"Quindi, il mio quinto album si intitola Bad Music."
Il musicista e produttore Abdullah Siddiqui ha confermato l'uscita del suo quinto album in studio, Cattiva musica, il cui arrivo è previsto per il 16 gennaio 2026.
L'annuncio è arrivato tramite una sincera nota su Instagram, in cui Siddiqui ha descritto il disco come il frutto di una lunga riflessione emotiva.
Ha descritto l'album come scritto sotto il peso di un trauma irrisolto e delle sue persistenti conseguenze psicologiche.
Secondo Siddiqui, il materiale è emerso in un periodo in cui non aveva il linguaggio per comprendere ciò che stava vivendo.
Alcune canzoni sono state scritte subito dopo la rottura emotiva, mentre altre sono emerse più tardi, in uno stato mentale più indurito.
Ha spiegato che il tempo ha trasformato lo shock in qualcosa di più oscuro, più acuto e visibilmente più stanco nel tono.
Invece di ricreare la devastazione stessa, Cattiva musica documenta il difficile processo di espulsione del dolore prima che si plachi completamente.

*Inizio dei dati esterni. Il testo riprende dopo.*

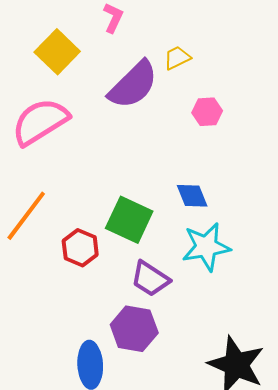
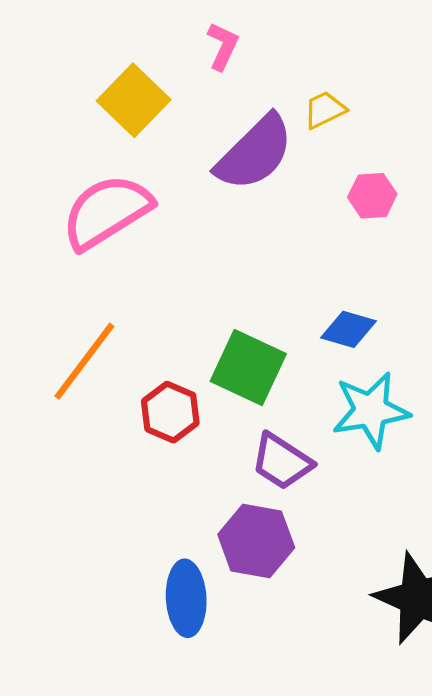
blue diamond: (192, 196) -> (348, 329), turned -52

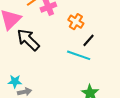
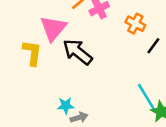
cyan line: (79, 55) -> (147, 97), moved, turned 45

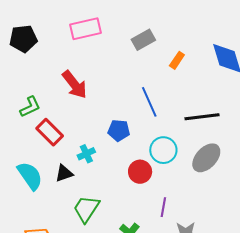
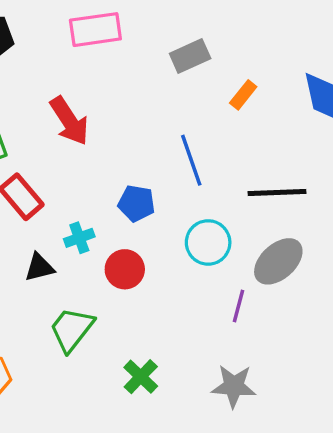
red circle: (140, 172) -> (125, 269), moved
purple line: (163, 207) -> (239, 306), moved

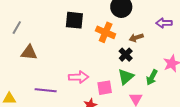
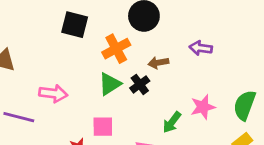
orange cross: (106, 32) -> (116, 49), turned 30
pink arrow: (79, 77) -> (53, 93), moved
green triangle: (126, 77) -> (110, 84), moved

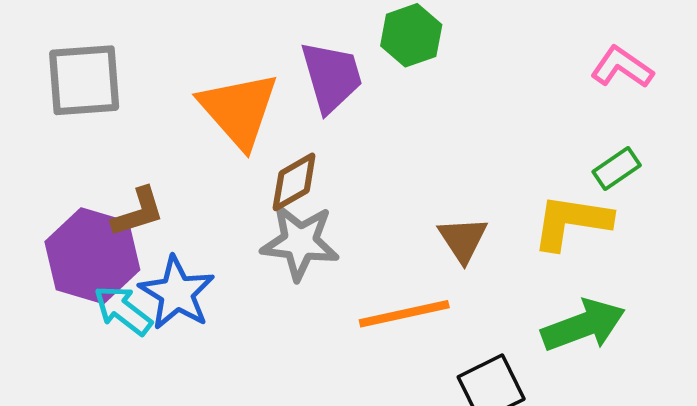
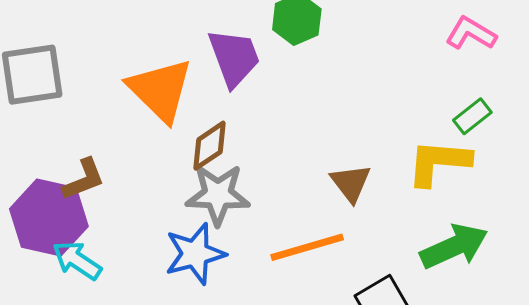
blue star: (177, 293) -> (195, 254), moved, turned 30

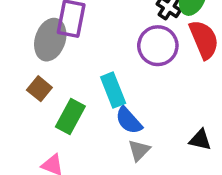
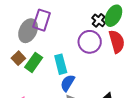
green rectangle: (70, 117) -> (34, 62), moved
blue semicircle: (129, 121) -> (68, 83), turned 66

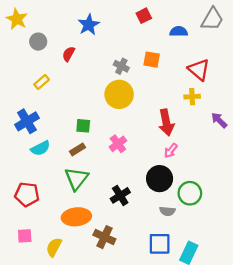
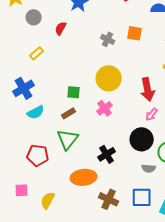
yellow circle: (119, 94) -> (109, 78), moved
red pentagon: (27, 194) -> (38, 155), moved
orange ellipse: (76, 217) -> (84, 177), moved
brown cross: (104, 237) -> (109, 199), moved

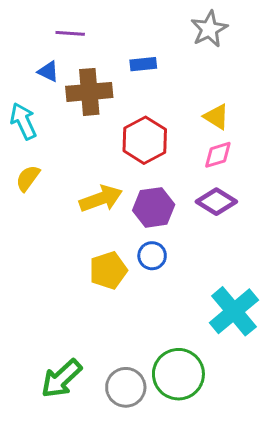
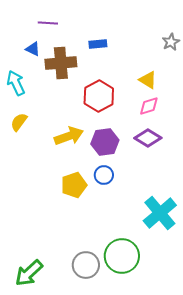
gray star: (209, 29) -> (171, 42), moved, size x0.7
green arrow: (61, 379) -> (29, 273), moved

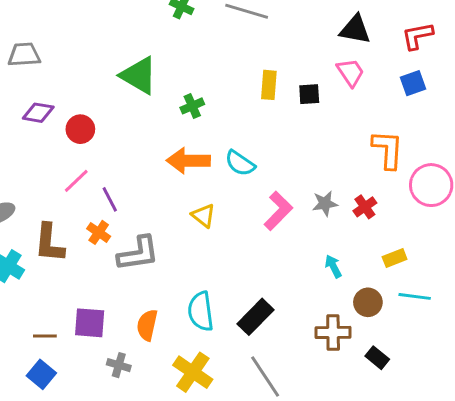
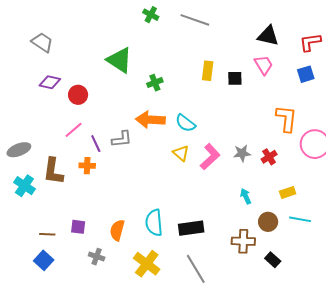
gray trapezoid: (24, 55) -> (42, 42), turned 35
yellow triangle: (204, 216) -> (181, 153), moved
orange cross: (99, 232) -> (87, 166), turned -35
gray L-shape: (138, 254) -> (122, 139), moved, size x0.7
black rectangle: (256, 317) -> (191, 228), turned 35
purple square: (90, 323) -> (78, 227), size x0.7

Siddiqui ha definito l'album oscuro ma non teatrale, evitando intenzionalmente il melodramma o gli eccessi sonori.
Ha descritto l'opera come la cattura di quella che lui chiama una catarsi poco elaborata, in cui il significato viene forzato troppo presto.

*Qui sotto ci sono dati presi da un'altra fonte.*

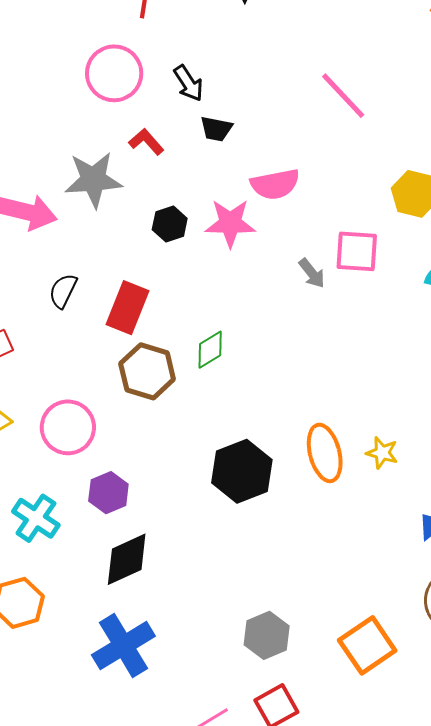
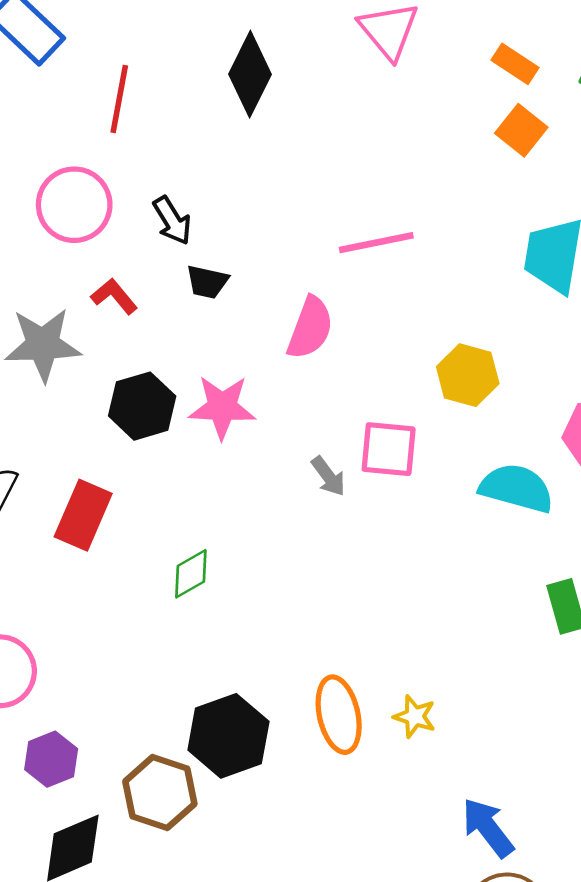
pink line: (343, 96) -> (376, 243), turned -60
pink semicircle: (275, 184) -> (310, 328), moved, turned -60
black hexagon: (170, 224) -> (142, 406), size x1.4
brown hexagon: (147, 371) -> (160, 793), moved

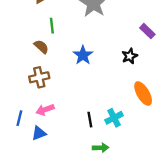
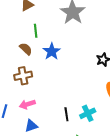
blue star: (83, 55) -> (52, 51), moved
blue triangle: (39, 133) -> (31, 126), moved

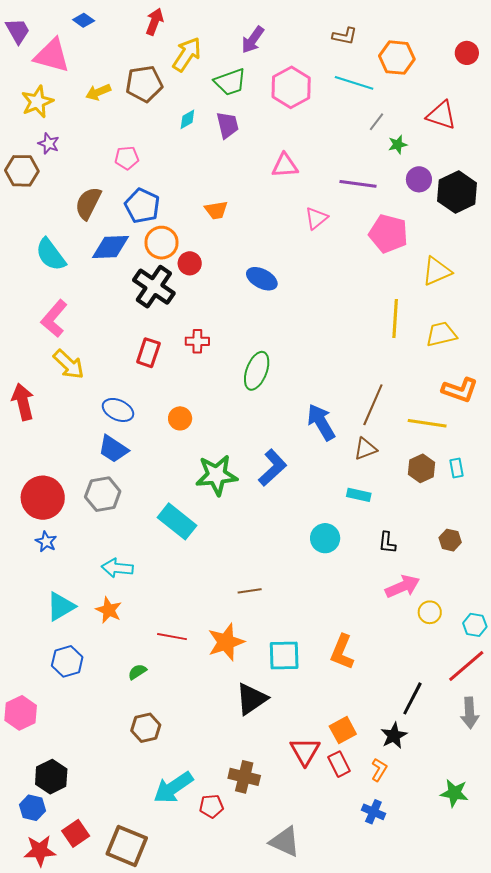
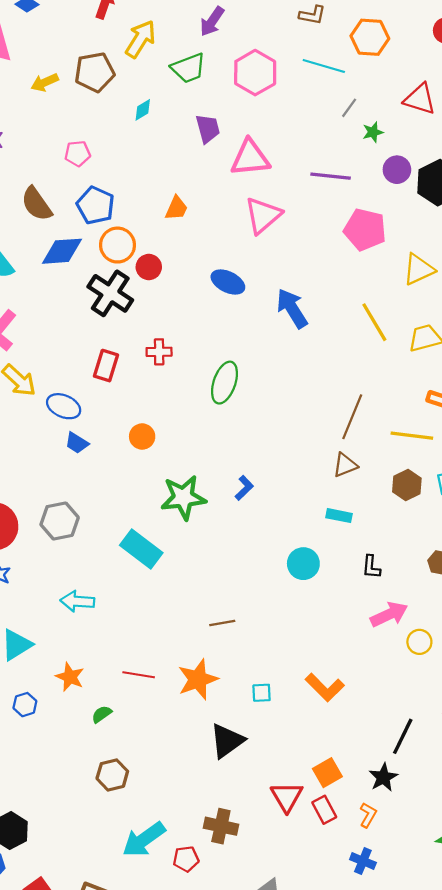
purple trapezoid: (227, 125) -> (208, 129), moved
pink triangle: (285, 166) -> (250, 158), size x1.4
brown semicircle: (88, 203) -> (36, 204), turned -60
orange trapezoid: (216, 210) -> (176, 208), turned -55
pink triangle: (316, 218) -> (263, 215), moved, size x1.5
yellow line: (395, 319) -> (374, 322), turned -33
blue ellipse: (118, 410) -> (64, 406), moved
blue arrow: (321, 422) -> (292, 308), moved
blue trapezoid: (113, 449) -> (77, 443), moved, size x0.7
blue L-shape: (272, 468) -> (244, 488), size x0.6
orange star: (109, 610) -> (70, 677), moved
orange L-shape: (342, 652) -> (325, 687), turned -66
cyan square: (284, 656) -> (262, 693), size x0.6
blue hexagon: (67, 661) -> (25, 705), size x0.7

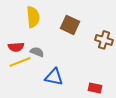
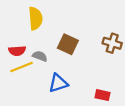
brown square: (70, 25) -> (68, 44), moved
blue triangle: (54, 77) -> (58, 83), turned -30

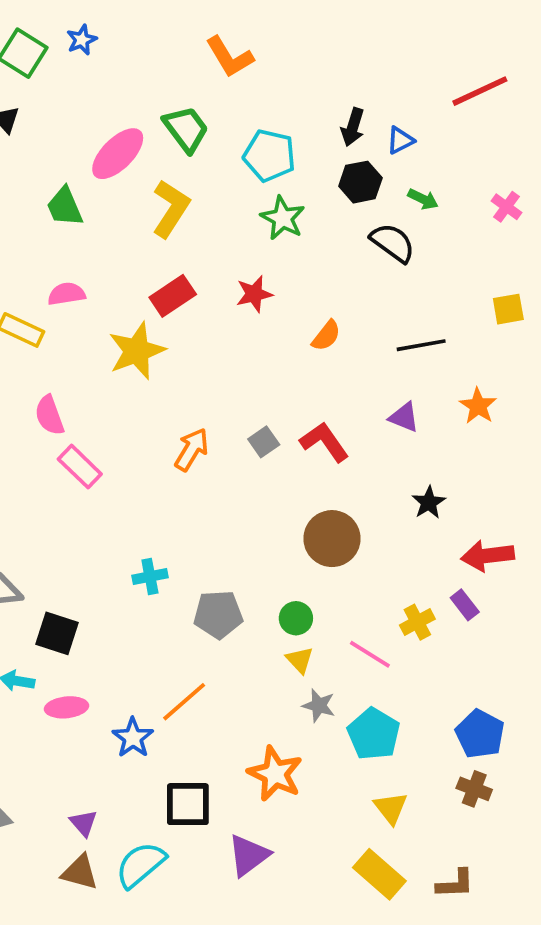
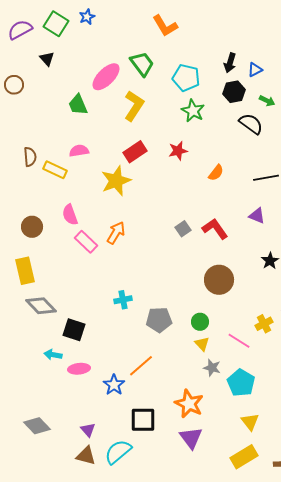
orange arrow: (192, 449) -> (116, 233), moved
purple triangle: (249, 855) -> (191, 438), moved, turned -30
yellow rectangle: (379, 874) -> (244, 457), turned -72

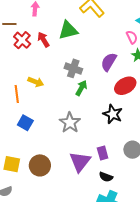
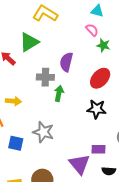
purple semicircle: (109, 62) -> (66, 62), moved
gray star: (70, 123) -> (43, 132), moved
purple rectangle: (103, 153) -> (98, 149), turned -56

Col senno di poi, Siddiqui ha riconosciuto che il processo creativo stesso diventava dannoso nei suoi momenti più fragili.
“Ho estratto violentemente il mio dolore quando ero più fragile.”

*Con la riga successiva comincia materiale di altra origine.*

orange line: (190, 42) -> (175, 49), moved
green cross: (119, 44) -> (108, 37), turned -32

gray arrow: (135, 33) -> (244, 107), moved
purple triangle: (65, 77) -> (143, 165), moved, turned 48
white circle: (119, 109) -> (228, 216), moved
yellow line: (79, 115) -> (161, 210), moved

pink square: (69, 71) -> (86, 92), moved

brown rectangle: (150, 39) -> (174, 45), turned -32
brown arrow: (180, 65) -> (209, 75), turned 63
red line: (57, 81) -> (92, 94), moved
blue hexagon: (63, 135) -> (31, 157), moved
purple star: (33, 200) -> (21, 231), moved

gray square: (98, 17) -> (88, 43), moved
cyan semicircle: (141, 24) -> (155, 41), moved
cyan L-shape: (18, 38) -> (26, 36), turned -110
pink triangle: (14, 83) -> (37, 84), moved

Ha spiegato che ciò che inizialmente sembrava un'elaborazione emotiva si è gradualmente trasformato in qualcosa di più vicino all'autopunizione.
L'album esplora l'ansia, le relazioni distorte, i comportamenti emotivi ereditati e i meccanismi di difesa ritualizzati sviluppati nel tempo.
Mette inoltre in discussione l'inquietante intimità delle esperienze di sopravvivenza che la mente non riesce a ricordare o ad articolare completamente.
In tutto il disco, Siddiqui bilancia sincerità e disagio, mescolando oscurità, umorismo e una forte consapevolezza di sé.
Ha sottolineato che il disagio era intenzionale, concepito per rispecchiare lo stato irrisolto in cui erano state create le canzoni.
Alla fine, ha detto, è stato costretto ad affrontare la realtà: scrivere non lo guariva più.
Siddiqui ha concluso: "Non stavo più elaborando. Mi stavo autoflagellando".
Questa consapevolezza diede infine all'album il suo titolo schietto e autocritico, che annunciò senza abbellimenti.
Ha scritto: "Quindi, il mio quinto album si chiama Cattiva musica."
Nelle settimane che hanno preceduto l'uscita, Siddiqui ha gradualmente svelato diversi brani del disco.
Queste prime uscite offrivano agli ascoltatori uno sguardo frammentato ma rivelatore sul terreno emotivo dell'album.
Tra le canzoni pubblicate finora ci sono "I Don't Want To Listen To Your Bad Music", "Humanise" e "Mother!".
Il suo singolo più recente, "Out Of Context", prosegue l'esplorazione dell'album sul disagio e la dissonanza emotiva.
Insieme, i singoli suggeriscono un progetto guidato più dal confronto che dalla risoluzione o dalla chiusura convenzionale.
Cattiva musica contiene dieci tracce in totale, espandendosi ben oltre il materiale già disponibile per gli ascoltatori.
Tra le altre canzoni dell'album ci sono 'Circle Back', 'Sudoku at a Funeral' e l'introspettiva 'Have Me'.
Brani come "Spike", "Occam's Razor" e "Father" accennano ulteriormente alla stratificata portata emotiva dell'album.
Già i titoli delle tracce suggeriscono un'inquietante miscela di intimità, ironia e acuta autoanalisi che permea l'intero disco.
Con la data di uscita ora confermata, Cattiva musica rappresenta l'opera più esposta e autocritica di Abdullah Siddiqui.